- [Working data]:
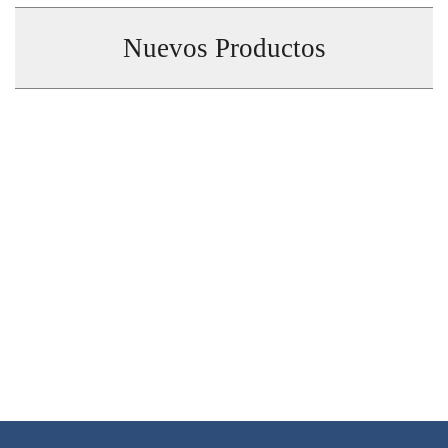
Nuevos Productos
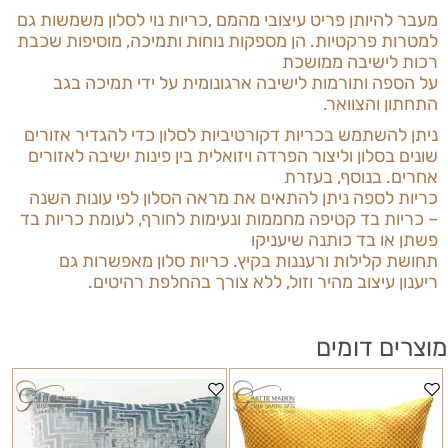
מעבר להיותן פריט עיצובי מהמם
,
כריות נוי לסלון משמשות גם
למטרות פרקטיות. הן מספקות נוחות ותמיכה, מוסיפות שכבת
רכות לישיבה ממושכת
על הספה ותורמות לישיבה ארגונומית על ידי תמיכה בגב
התחתון והצוואר.
ניתן להשתמש בכריות דקורטיביות לסלון כדי להגדיר אזורים
שונים בסלון וליצור הפרדה ויזואלית בין פינות ישיבה לאזורים
אחרים. בנוסף, בעזרת
כריות לספה ניתן
להתאים את מראה הסלון לפי עונות השנה
– כריות בד קטיפה מחממות ונעימות לחורף, לעומת כריות בד
פשתן או בד כותנה שיעניקו
תחושת קלילות ורעננות בקיץ.
כריות סלון
מאפשרות גם
ריענון עיצוב מהיר וזול, ללא צורך בהחלפת רהיטים.
מוצרים דומים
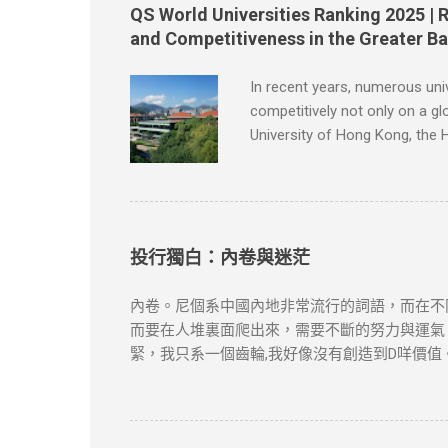
筆者及網站不對讀者閲讀前後的任何行爲負責。
QS World Universities Ranking 2025 | 
問題，請版權持有人與我們聯絡，我們會配合及
and Competitiveness in the Greater B
In recent years, numerous uni
competitively not only on a gl
University of Hong Kong, the 
University of Hong Kong, reco
international rankings due to 
Kong University of Science and
groundbreaking research brea
Kong ha...
投行獨白：內卷與迷茫
內卷。尼個系中國內地非常流行的詞語，而在不
而要在人堆裏面爬出來，需要不斷的努力與運氣
緊，我只系一個齒輪,我好像沒有創造到D咩價
賽、卷證書、卷GPA、卷卷卷卷到入投行既時
衫。 同時投行本身就系服務業，大把人想入投行，
side，的確可以換來Work Life Bal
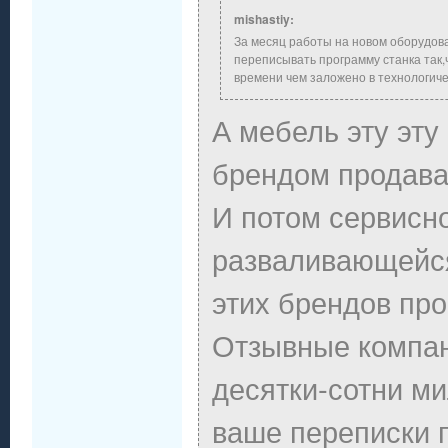
mishastiy:
За месяц работы на новом оборудо
переписывать программу станка так,
времени чем заложено в технологич
А мебель эту эту
брендом продава
И потом сервисн
разваливающейся
этих брендов пр
Отзывные компан
десятки-сотни м
ваше переписки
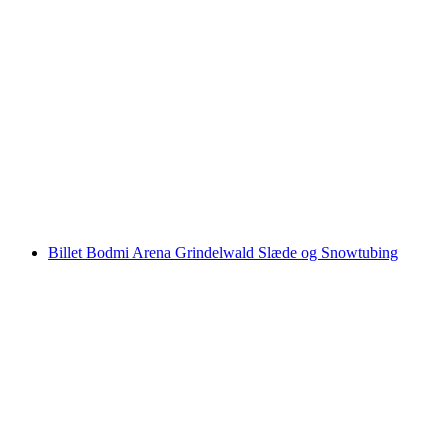
"Eiger Run" fra Kleine Scheidegg kælkebillet
inkl. togbillet fra Grindelwald
pr. person
fra DKK 314
Billet Bodmi Arena Grindelwald Slæde og Snowtubing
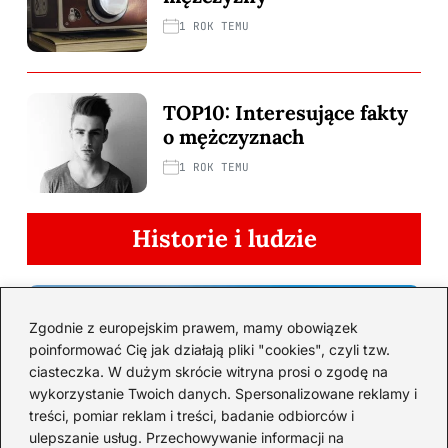
1 ROK TEMU
TOP10: Interesujące fakty
o mężczyznach
1 ROK TEMU
Historie i ludzie
Zgodnie z europejskim prawem, mamy obowiązek
poinformować Cię jak działają pliki "cookies", czyli tzw.
ciasteczka. W dużym skrócie witryna prosi o zgodę na
wykorzystanie Twoich danych. Spersonalizowane reklamy i
treści, pomiar reklam i treści, badanie odbiorców i
ulepszanie usług. Przechowywanie informacji na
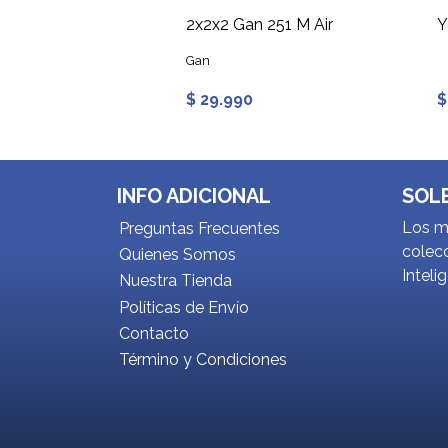
rrior S
2x2x2 Gan 251 M Air
Gan
$ 29.990
$
INFO ADICIONAL
SOL
Los me
Preguntas Frecuentes
colecc
Quienes Somos
Inteli
Nuestra Tienda
Políticas de Envío
Contacto
Término y Condiciones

- [Task goal]: Write out the material above again, word for word, minus its pictures.

- [Output below]:
Nuevos Productos
מעבר להיותן פריט עיצובי מהמם
,
כריות נוי לסלון משמשות גם
למטרות פרקטיות. הן מספקות נוחות ותמיכה, מוסיפות שכבת
רכות לישיבה ממושכת
על הספה ותורמות לישיבה ארגונומית על ידי תמיכה בגב
התחתון והצוואר.
ניתן להשתמש בכריות דקורטיביות לסלון כדי להגדיר אזורים
שונים בסלון וליצור הפרדה ויזואלית בין פינות ישיבה לאזורים
אחרים. בנוסף, בעזרת
כריות לספה ניתן
להתאים את מראה הסלון לפי עונות השנה
– כריות בד קטיפה מחממות ונעימות לחורף, לעומת כריות בד
פשתן או בד כותנה שיעניקו
תחושת קלילות ורעננות בקיץ.
כריות סלון
מאפשרות גם
ריענון עיצוב מהיר וזול, ללא צורך בהחלפת רהיטים.
מוצרים דומים
筆者及網站不對讀者閲讀前後的任何行爲負責。
QS World Universities Ranking 2025 | 
問題，請版權持有人與我們聯絡，我們會配合及
and Competitiveness in the Greater B
In recent years, numerous uni
competitively not only on a gl
University of Hong Kong, the 
University of Hong Kong, reco
international rankings due to 
Kong University of Science and
groundbreaking research brea
Kong ha...
投行獨白：內卷與迷茫
內卷。尼個系中國內地非常流行的詞語，而在不
而要在人堆裏面爬出來，需要不斷的努力與運氣
緊，我只系一個齒輪,我好像沒有創造到D咩價
賽、卷證書、卷GPA、卷卷卷卷到入投行既時
衫。 同時投行本身就系服務業，大把人想入投行，
side，的確可以換來Work Life Bal
mishastiy:
За месяц работы на новом оборудо
переписывать программу станка так,
времени чем заложено в технологич
А мебель эту эту
брендом продава
И потом сервисн
разваливающейся
этих брендов пр
Отзывные компан
десятки-сотни м
ваше переписки
"Eiger Run" fra Kleine Scheidegg kælkebillet
inkl. togbillet fra Grindelwald
pr. person
fra DKK 314
Billet Bodmi Arena Grindelwald Slæde og Snowtubing
1 ROK TEMU
TOP10: Interesujące fakty
o mężczyznach
1 ROK TEMU
Historie i ludzie
Zgodnie z europejskim prawem, mamy obowiązek
poinformować Cię jak działają pliki "cookies", czyli tzw.
ciasteczka. W dużym skrócie witryna prosi o zgodę na
wykorzystanie Twoich danych. Spersonalizowane reklamy i
treści, pomiar reklam i treści, badanie odbiorców i
ulepszanie usług. Przechowywanie informacji na
rrior S
2x2x2 Gan 251 M Air
Gan
$ 29.990
$
INFO ADICIONAL
SOL
Los me
Preguntas Frecuentes
colecc
Quienes Somos
Inteli
Nuestra Tienda
Políticas de Envío
Contacto
Término y Condiciones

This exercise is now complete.